= AIM OF THE EXERCISE =
Word for word, reproduce the listing that follows, excluding any pictures it contains.

________

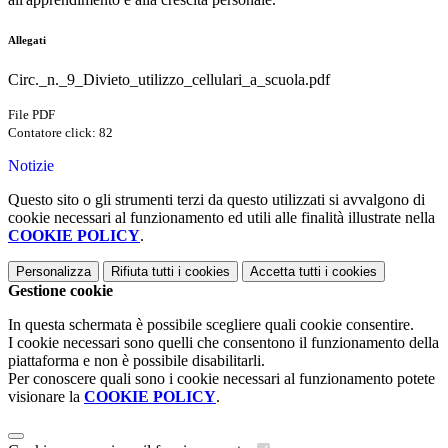
Allegati
Circ._n._9_Divieto_utilizzo_cellulari_a_scuola.pdf
File PDF
Contatore click: 82
Notizie
Questo sito o gli strumenti terzi da questo utilizzati si avvalgono di
cookie necessari al funzionamento ed utili alle finalità illustrate nella
COOKIE POLICY
.
Personalizza
Rifiuta tutti
i cookies
Accetta tutti
i cookies
Gestione cookie
In questa schermata è possibile scegliere quali cookie consentire.
I cookie necessari sono quelli che consentono il funzionamento della
piattaforma e non è possibile disabilitarli.
Per conoscere quali sono i cookie necessari al funzionamento potete
visionare la
COOKIE POLICY
.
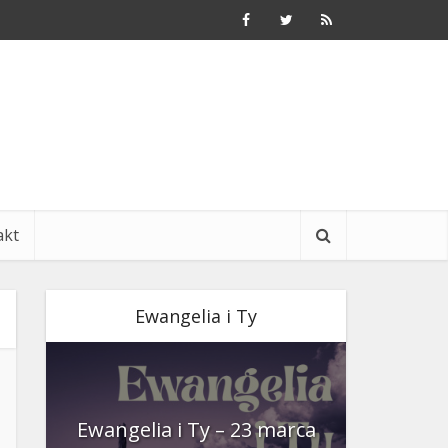
akt
Ewangelia i Ty
nia
Ewangelia i Ty – 23 marca
Ewangeli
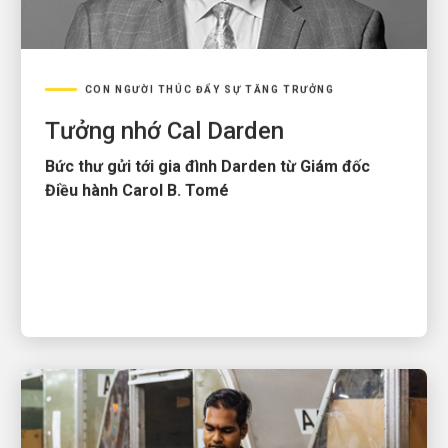
CON NGƯỜI THÚC ĐẨY SỰ TĂNG TRƯỞNG
Tưởng nhớ Cal Darden
Bức thư gửi tới gia đình Darden từ Giám đốc
Điều hành Carol B. Tomé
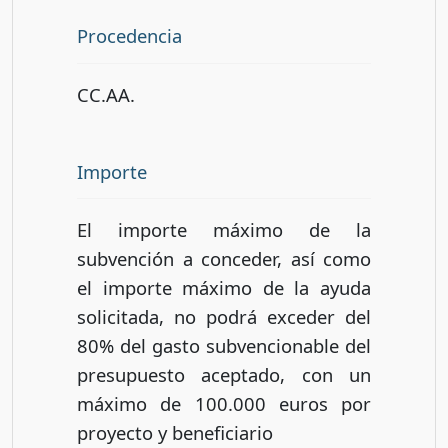
Procedencia
CC.AA.
Importe
El importe máximo de la
subvención a conceder, así como
el importe máximo de la ayuda
solicitada, no podrá exceder del
80% del gasto subvencionable del
presupuesto aceptado, con un
máximo de 100.000 euros por
proyecto y beneficiario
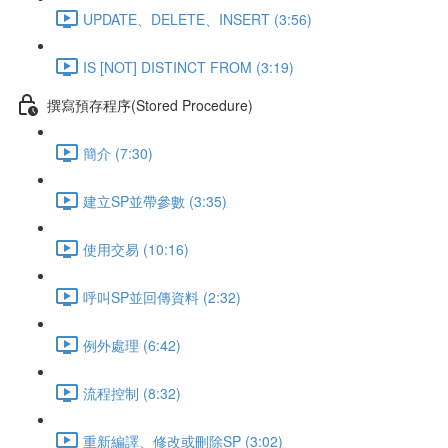
UPDATE、DELETE、INSERT (3:56)
IS [NOT] DISTINCT FROM (3:19)
撰寫預存程序(Stored Procedure)
簡介 (7:30)
建立SP並帶參數 (3:35)
使用交易 (10:16)
呼叫SP並回傳資料 (2:32)
例外處理 (6:42)
流程控制 (8:32)
重新編譯、修改或刪除SP (3:02)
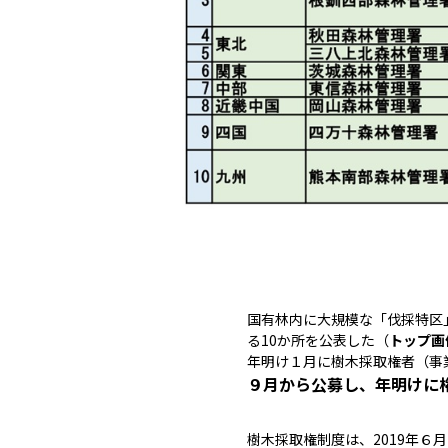
国有林内に大規模な「伐採特区
る10か所を公表した（
トップ画
年明け１月に樹木採取権者（事
９月から公募し、年明けに
樹木採取権制度は、2019年６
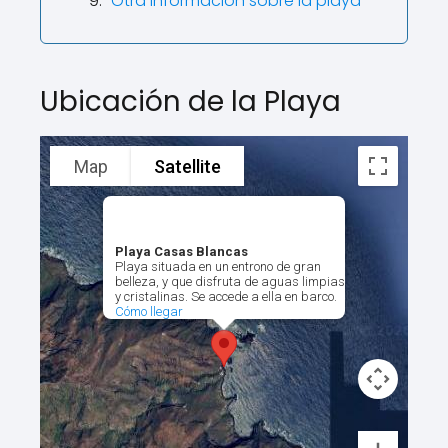
Otra información sobre la playa
Ubicación de la Playa
Map
Satellite
Playa Casas Blancas
Playa situada en un entrono de gran
belleza, y que disfruta de aguas limpias
y cristalinas. Se accede a ella en barco.
Cómo llegar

________

= EXERCISE OUTPUT =
Allegati
Circ._n._9_Divieto_utilizzo_cellulari_a_scuola.pdf
File PDF
Contatore click: 82
Notizie
Questo sito o gli strumenti terzi da questo utilizzati si avvalgono di
cookie necessari al funzionamento ed utili alle finalità illustrate nella
COOKIE POLICY
.
Personalizza
Rifiuta tutti
i cookies
Accetta tutti
i cookies
Gestione cookie
In questa schermata è possibile scegliere quali cookie consentire.
I cookie necessari sono quelli che consentono il funzionamento della
piattaforma e non è possibile disabilitarli.
Per conoscere quali sono i cookie necessari al funzionamento potete
visionare la
COOKIE POLICY
.
akt
Ewangelia i Ty
nia
Ewangelia i Ty – 23 marca
Ewangeli
CON NGƯỜI THÚC ĐẨY SỰ TĂNG TRƯỞNG
Tưởng nhớ Cal Darden
Bức thư gửi tới gia đình Darden từ Giám đốc
Điều hành Carol B. Tomé
Procedencia
CC.AA.
Importe
El importe máximo de la
subvención a conceder, así como
el importe máximo de la ayuda
solicitada, no podrá exceder del
80% del gasto subvencionable del
presupuesto aceptado, con un
máximo de 100.000 euros por
proyecto y beneficiario
UPDATE、DELETE、INSERT (3:56)
IS [NOT] DISTINCT FROM (3:19)
撰寫預存程序(Stored Procedure)
簡介 (7:30)
建立SP並帶參數 (3:35)
使用交易 (10:16)
呼叫SP並回傳資料 (2:32)
例外處理 (6:42)
流程控制 (8:32)
重新編譯、修改或刪除SP (3:02)
国有林内に大規模な「伐採特区
る10か所を公表した（
トップ画
年明け１月に樹木採取権者（事
９月から公募し、年明けに
樹木採取権制度は、2019年６
Otra información sobre la playa
Ubicación de la Playa
Map
Satellite
Playa Casas Blancas
Playa situada en un entrono de gran
belleza, y que disfruta de aguas limpias
y cristalinas. Se accede a ella en barco.
Cómo llegar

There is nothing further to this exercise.